Search code examples
mysqlgoencodingiso-8859-1

MySQL encoding problem when inserting with Go driver


I'm trying to store utf-8 text into a table which encoding is latin1_swedish_ci. I can't change the encoding since I do not have direct access to the the db. So what I'm trying is encode the text into latin-1 with this Go library that provides the encoder and this one that has a function that wraps the encoder so it replaces the invalid characters instead of returning an error.

But when I try to insert the row mysql complains Error 1366: Incorrect string value: '\\xE7\\xE3o pa...' for column 'description' at row 1.

I tried writing the same text to a file and file -I reports this file.txt: application/octet-stream; charset=binary.

Example

package main

import (
    "fmt"
    "os"

    "golang.org/x/text/encoding"
    "golang.org/x/text/encoding/charmap"
)

func main() {
    s := "foo – bar"

    encoder := charmap.ISO8859_1.NewEncoder()
    encoder = encoding.ReplaceUnsupported(encoder)

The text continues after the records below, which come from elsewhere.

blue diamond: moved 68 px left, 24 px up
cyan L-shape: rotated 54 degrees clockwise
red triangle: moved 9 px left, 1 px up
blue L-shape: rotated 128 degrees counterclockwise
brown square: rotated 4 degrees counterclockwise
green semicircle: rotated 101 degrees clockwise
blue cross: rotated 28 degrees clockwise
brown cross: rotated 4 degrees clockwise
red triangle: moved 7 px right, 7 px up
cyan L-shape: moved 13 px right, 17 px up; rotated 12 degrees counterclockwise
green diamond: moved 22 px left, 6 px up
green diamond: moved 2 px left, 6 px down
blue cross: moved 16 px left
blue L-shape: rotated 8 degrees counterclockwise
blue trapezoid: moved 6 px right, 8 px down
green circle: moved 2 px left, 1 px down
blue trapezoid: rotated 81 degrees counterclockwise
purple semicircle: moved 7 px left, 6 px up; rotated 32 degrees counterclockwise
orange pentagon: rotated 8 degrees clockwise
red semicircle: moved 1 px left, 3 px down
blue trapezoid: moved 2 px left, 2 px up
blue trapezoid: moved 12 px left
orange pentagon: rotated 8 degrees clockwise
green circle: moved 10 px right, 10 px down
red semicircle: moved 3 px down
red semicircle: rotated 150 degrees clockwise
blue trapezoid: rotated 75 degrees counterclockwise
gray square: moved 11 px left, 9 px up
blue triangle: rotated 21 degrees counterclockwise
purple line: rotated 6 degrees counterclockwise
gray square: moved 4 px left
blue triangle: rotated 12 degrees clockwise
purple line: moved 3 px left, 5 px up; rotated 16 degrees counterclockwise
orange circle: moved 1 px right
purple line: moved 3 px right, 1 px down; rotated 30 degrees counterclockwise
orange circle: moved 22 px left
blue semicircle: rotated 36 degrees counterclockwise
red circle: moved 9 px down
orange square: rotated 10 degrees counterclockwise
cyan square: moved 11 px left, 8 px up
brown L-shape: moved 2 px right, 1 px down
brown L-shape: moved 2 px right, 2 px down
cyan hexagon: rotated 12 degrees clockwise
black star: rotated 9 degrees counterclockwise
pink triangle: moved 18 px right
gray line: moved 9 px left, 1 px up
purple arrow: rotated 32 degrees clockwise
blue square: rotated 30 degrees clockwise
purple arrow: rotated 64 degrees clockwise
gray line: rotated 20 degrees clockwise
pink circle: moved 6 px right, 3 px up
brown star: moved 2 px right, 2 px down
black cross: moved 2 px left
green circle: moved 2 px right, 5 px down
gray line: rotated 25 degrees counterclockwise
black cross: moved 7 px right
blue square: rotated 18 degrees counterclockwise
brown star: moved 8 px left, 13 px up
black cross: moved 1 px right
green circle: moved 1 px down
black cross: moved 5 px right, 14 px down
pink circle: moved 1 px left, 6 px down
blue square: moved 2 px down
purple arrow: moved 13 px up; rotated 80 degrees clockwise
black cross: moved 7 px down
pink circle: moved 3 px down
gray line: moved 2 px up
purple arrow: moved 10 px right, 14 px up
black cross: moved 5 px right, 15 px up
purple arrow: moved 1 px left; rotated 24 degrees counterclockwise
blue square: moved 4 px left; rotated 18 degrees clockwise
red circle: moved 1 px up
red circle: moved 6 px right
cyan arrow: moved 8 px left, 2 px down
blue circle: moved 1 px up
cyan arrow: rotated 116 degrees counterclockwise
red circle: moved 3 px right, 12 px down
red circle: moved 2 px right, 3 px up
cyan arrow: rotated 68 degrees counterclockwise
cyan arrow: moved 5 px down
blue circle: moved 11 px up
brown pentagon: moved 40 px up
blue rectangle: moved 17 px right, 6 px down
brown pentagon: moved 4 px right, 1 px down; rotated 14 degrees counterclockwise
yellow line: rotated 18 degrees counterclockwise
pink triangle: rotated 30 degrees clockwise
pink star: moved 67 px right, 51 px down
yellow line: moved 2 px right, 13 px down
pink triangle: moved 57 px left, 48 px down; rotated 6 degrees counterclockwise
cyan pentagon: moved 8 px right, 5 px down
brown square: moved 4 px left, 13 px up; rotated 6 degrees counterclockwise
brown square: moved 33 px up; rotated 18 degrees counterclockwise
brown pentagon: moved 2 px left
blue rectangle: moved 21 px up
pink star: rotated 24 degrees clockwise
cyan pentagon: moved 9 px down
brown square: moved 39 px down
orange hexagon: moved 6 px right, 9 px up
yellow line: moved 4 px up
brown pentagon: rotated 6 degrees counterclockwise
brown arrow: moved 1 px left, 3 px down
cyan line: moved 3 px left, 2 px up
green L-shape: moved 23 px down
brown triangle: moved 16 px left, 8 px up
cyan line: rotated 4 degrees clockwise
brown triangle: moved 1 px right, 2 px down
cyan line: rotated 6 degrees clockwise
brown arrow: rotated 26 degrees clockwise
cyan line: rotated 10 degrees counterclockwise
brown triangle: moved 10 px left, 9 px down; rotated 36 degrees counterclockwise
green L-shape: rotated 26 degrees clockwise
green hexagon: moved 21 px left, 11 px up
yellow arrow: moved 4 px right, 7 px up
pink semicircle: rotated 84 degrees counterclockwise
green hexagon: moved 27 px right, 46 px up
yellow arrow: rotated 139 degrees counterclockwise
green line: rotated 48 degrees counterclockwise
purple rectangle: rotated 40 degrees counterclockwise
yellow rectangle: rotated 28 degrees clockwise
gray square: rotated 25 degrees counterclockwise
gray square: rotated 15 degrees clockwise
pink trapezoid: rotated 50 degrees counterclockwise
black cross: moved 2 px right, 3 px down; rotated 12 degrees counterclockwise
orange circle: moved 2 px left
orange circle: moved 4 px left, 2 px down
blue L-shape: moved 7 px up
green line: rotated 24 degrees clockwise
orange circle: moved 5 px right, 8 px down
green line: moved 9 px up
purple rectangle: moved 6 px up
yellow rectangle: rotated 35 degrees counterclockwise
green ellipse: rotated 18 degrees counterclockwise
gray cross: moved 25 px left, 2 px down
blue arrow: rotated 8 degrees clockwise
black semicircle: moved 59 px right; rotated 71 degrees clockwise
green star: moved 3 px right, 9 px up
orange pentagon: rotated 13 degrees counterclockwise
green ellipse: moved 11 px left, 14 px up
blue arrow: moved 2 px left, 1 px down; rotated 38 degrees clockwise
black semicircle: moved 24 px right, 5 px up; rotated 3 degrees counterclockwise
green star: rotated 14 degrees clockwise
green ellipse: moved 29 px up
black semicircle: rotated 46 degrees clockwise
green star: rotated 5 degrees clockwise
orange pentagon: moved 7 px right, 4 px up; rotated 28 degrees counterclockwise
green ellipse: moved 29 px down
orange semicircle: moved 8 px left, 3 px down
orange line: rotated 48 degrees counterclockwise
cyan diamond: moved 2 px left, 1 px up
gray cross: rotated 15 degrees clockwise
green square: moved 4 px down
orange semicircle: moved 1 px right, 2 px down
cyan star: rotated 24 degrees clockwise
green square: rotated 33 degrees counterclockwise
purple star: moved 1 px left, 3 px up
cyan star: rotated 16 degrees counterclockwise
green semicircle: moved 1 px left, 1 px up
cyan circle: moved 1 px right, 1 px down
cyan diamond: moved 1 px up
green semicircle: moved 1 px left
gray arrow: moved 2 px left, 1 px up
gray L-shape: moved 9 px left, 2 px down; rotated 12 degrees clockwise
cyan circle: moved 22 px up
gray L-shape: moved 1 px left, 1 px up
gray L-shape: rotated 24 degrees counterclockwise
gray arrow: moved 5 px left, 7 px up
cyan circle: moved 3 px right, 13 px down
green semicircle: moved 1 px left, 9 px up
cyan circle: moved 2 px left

    encoded, err := encoder.String(s)
    if err != nil {
        panic(err)
    }

    fmt.Println(s)
    fmt.Println(encoded)
    fmt.Printf("%q\n", encoded)

    /* file test */
    f, err := os.Create("file.txt")
    if err != nil {
        panic(err)
    }
    defer f.Close()

    w := encoder.Writer(f)
    w.Write([]byte(s))
}
    

I'm probably missing something very obvious but my knowledge about encodings is very poor.

Thanks in advace.


Solution

  • Were you expecting çã ?

    The problem is easily solved. MySQL will gladly translate from latin1 to utf8 while INSERTing text. But you must tell it that your client is using latin1. That is probably done during the connection to MySQL, and is probably defaulted to utf8 or UTF-8 or utf8mb4 currently. It is something like

    charset=latin1